Task requirements:
All pictures are to be dropped, and the remaining data set down exactly.

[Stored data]

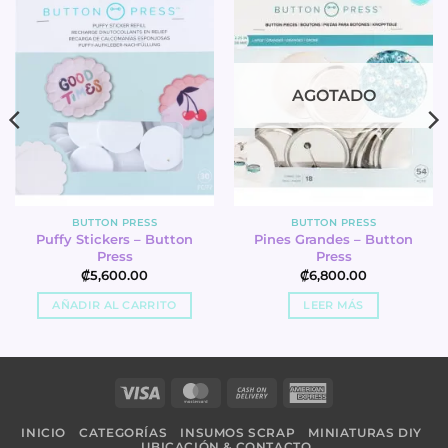
AGOTADO
BUTTON PRESS
BUTTON PRESS
Puffy Stickers – Button
Pines Grandes – Button
Press
Press
₡
5,600.00
₡
6,800.00
AÑADIR AL CARRITO
LEER MÁS
Visa
MasterCard
Cash
American
On
Express
INICIO
CATEGORÍAS
INSUMOS SCRAP
MINIATURAS DIY
Delivery
UBICACIÓN & CONTACTO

Result of this task:
AGOTADO
BUTTON PRESS
BUTTON PRESS
Puffy Stickers – Button
Pines Grandes – Button
Press
Press
₡
5,600.00
₡
6,800.00
AÑADIR AL CARRITO
LEER MÁS
Visa
MasterCard
Cash
American
On
Express
INICIO
CATEGORÍAS
INSUMOS SCRAP
MINIATURAS DIY
Delivery
UBICACIÓN & CONTACTO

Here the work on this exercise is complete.